*Your goal*: Which lines run from the one containing "工作有据可依、有章可循。" through the end of the entries? Restate them word for word, and only those.

*Extracted page text data*:

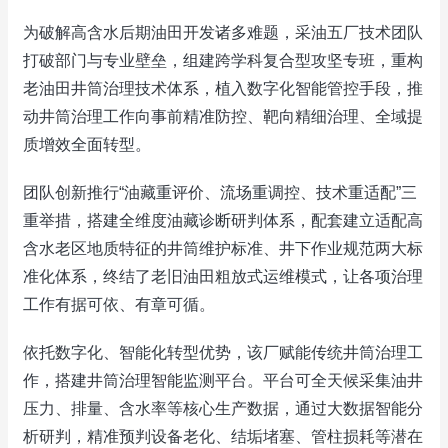
为破解高含水后期油田开发诸多难题，采油五厂技术团队
打破部门与专业壁垒，组建跨学科复合型攻坚专班，重构
老油田井筒治理技术体系，植入数字化智能管控手段，推
动井筒治理工作向事前精准防控、靶向精细治理、全域提
质增效全面转型。
团队创新推行“油藏重评价、流场重调控、技术重适配”三
重举措，搭建全维度油藏诊断研判体系，配套建立适配高
含水老区地质特征的井筒维护标准、井下作业规范两大标
准化体系，终结了老旧油田粗放式运维模式，让各项治理
工作有据可依、有章可循。
依托数字化、智能化转型优势，该厂赋能传统井筒治理工
作，搭建井筒治理智能监测平台。平台可全天候采集油井
压力、排量、含水率等核心生产数据，通过大数据智能分
析研判，精准预判设备老化、结垢堵塞、管柱损耗等潜在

*Result of this exercise*:
工作有据可依、有章可循。
依托数字化、智能化转型优势，该厂赋能传统井筒治理工
作，搭建井筒治理智能监测平台。平台可全天候采集油井
压力、排量、含水率等核心生产数据，通过大数据智能分
析研判，精准预判设备老化、结垢堵塞、管柱损耗等潜在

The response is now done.